Le storie di immigrazione, se confrontate tra loro, spesso mostrano tanti aspetti in comune. E’ il caso di due giovani donne sudamericane, Mitzy, 31 anni del Perù e Myriam, 27 anni dell’Ecuador.
Entrambe arrivano in Italia giovanissime, costrette ad andare via dal loro Paese d’origine a causa della situazione economica precaria della loro famiglia. Le accomuna la mancanza di alternative tra cui scegliere per dare un futuro e delle certezze ai loro bambini ancora piccoli e decidono di affidarli alle cure dei loro mariti e nonni perchè non possono portarli in Italia.

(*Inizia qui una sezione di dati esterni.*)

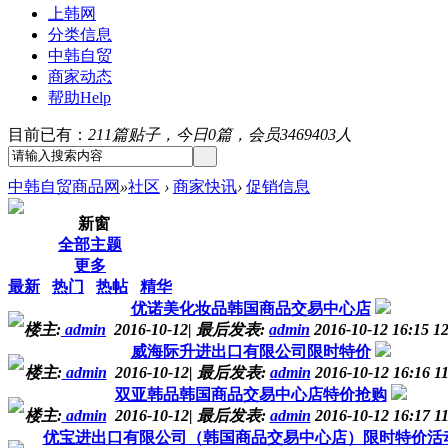
上韩网
分类信息
中韩自贸
商家动态
帮助
Help
目前已有：
211篇贴子，今日0篇，会员3469403人
中韩自贸商品网
»
社区
›
商家快讯
›
促销信息
新窗
全部主题
更多
最新
热门
热帖
精华
优诺美化妆品韩国商品交易中心店
楼主:
admin
2016-10-12
|
最后发表:
admin
2016-10-12 16:15
1
威海际升进出口有限公司限时特价
楼主:
admin
2016-10-12
|
最后发表:
admin
2016-10-12 16:16
1
双亚韩品韩国商品交易中心店特价抢购
楼主:
admin
2016-10-12
|
最后发表:
admin
2016-10-12 16:17
1
优宝进出口有限公司（韩国商品交易中心店）限时特价活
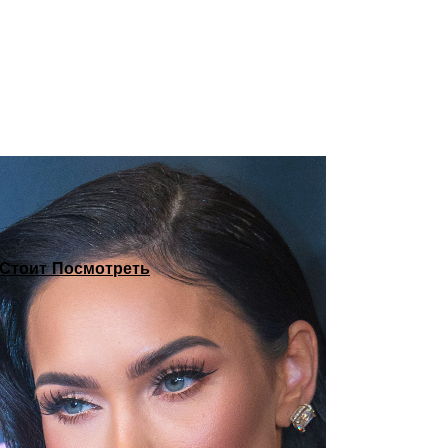
Стоит Посмотреть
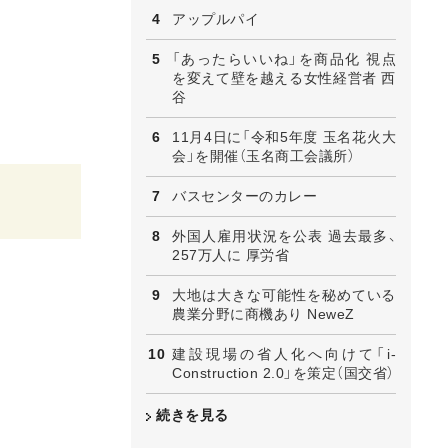
アップルパイ
「あったらいいね」を商品化 視点
を変えて壁を越える女性経営者 西
谷
11月4日に「令和5年度 玉名花火大
会」を開催（玉名商工会議所）
バスセンターのカレー
外国人雇用状況を公表 過去最多、
257万人に 厚労省
大地は大きな可能性を秘めている
農業分野に商機あり NeweZ
建設現場の省人化へ向けて「i-
Construction 2.0」を策定（国交省）
続きを見る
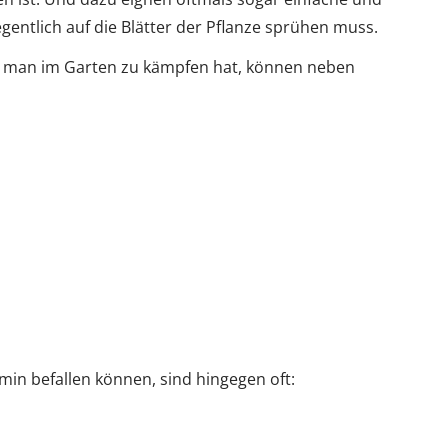
entlich auf die Blätter der Pflanze sprühen muss.
n man im Garten zu kämpfen hat, können neben
min befallen können, sind hingegen oft:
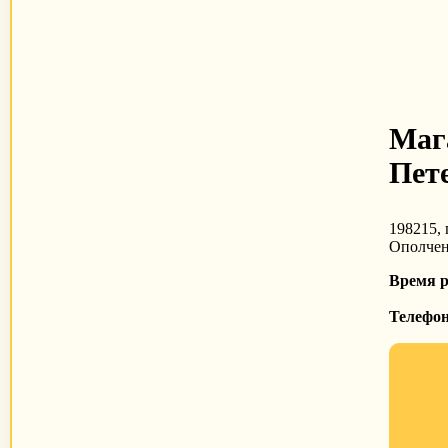
Маг
Пет
198215, 
Ополчени
Время 
Телефо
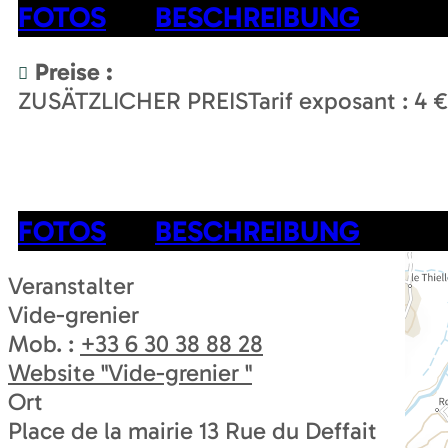
FOTOS
BESCHREIBUNG
Preise :
ZUSÄTZLICHER PREIS
Tarif exposant : 4 €
FOTOS
BESCHREIBUNG
Veranstalter
Vide-grenier
Mob. :
+33 6 30 38 88 28
Website
"Vide-grenier "
Ort
Place de la mairie 13 Rue du Deffait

Sia Mitzy che Myriam raccontano, una volta giunte in Italia, di una realtà difficile in cui integrarsi. La lingua nuova da imparare, il lavoro da trovare e da tenersi strette nonostante turni estenuanti e compensi bassi.
Mitzy descrive come difficoltosa anche la ricerca di una casa con un regolare contratto di affitto perchè “gli italiani non vogliono affittare la casa agli stranieri perchè temono di non essere pagati”, ma lei ha bisogno di dimostrare con l’opportuna documentazione che vive stabilmente in una casa per poter avere il nulla osta al ricongiungimento familiare che le permetterà di poter far venire in Italia anche sua figlia Andrea e suo marito.
Non solo: Mitzy deve scontrarsi con i tempi lunghissimi della burocrazia – non solo di quella italiana, per la verità- quindi se entro sei mesi da quando ha consegnato tutte “le carte” non riceve una risposta, deve ricominciare tutto l’iter daccapo.
Talvolta Mitzy si lascia prendere dallo sconforto e dice che se avesse immaginato tempi tanto lunghi lontano dalla sua famiglia, senza poter vedere crescere sua figlia, non avrebbe fatto questa scelta.
Ripensa a tutto ciò che si sta perdendo: i progressi a scuola delle sua bambina, la sua crescita e la sua trasformazione fisica ma soprattutto si domanda come sarà recuperare quasi da zero il suo rapporto con lei…
Poi però scaccia via i brutti pensieri, sorride e dice a se stessa: “Ce la farò!”
La straordinaria forza di alcune donne come Mitzy che magari altre non hanno: Myriam per esempio spesso si ritrova a piangere per telefono mentre parla con il suo bimbo di 9 anni che le chiede: “Mamma, quando torni?” , salvo poi essere lui stesso a consolarla e a dirle che non importa se riuscirà a farlo arrivare in Italia con il papà o sarà lei a ritornare in Ecuador, purchè stiano tutti insieme come prima.
Myriam oltre al pensiero di suo figlio, costretto a crescere velocemente e a dover fare quasi tutto da solo, è anche in ansia per la salute di sua madre che non ha più la forma fisica di un tempo.
Il marito di Myriam la rassicura, raccontandole che il loro bimbo è uno dei primi della classe, che si prepara i vestiti per andare a scuola e talvolta cucina anche da solo. Inoltre le dice di tornare lì nel suo Paese perchè la situazione economica della loro famiglia è migliorata attualmente. Già, attualmente… Poi la settimana successiva, sempre telefonicamente, Myriam apprende che il marito un lavoro non ce l’ha più e quindi sa che non ha scelta: restare in Italia ancora un po’, nonostante il lavoro sottopagato e alcune persone che la trattano con cattiveria perchè diversa in quanto straniera.
Storie come quella di Mitzy e Myriam fanno riflettere su quanto spesso si dia per scontata la possibilità di poter scegliere cosa fare del proprio futuro, mentre tante persone che “scelgono” di venire in Italia sono mosse solo dalla speranza di potersene costruire uno che sia dignitoso per sè e soprattutto per le persone che amano.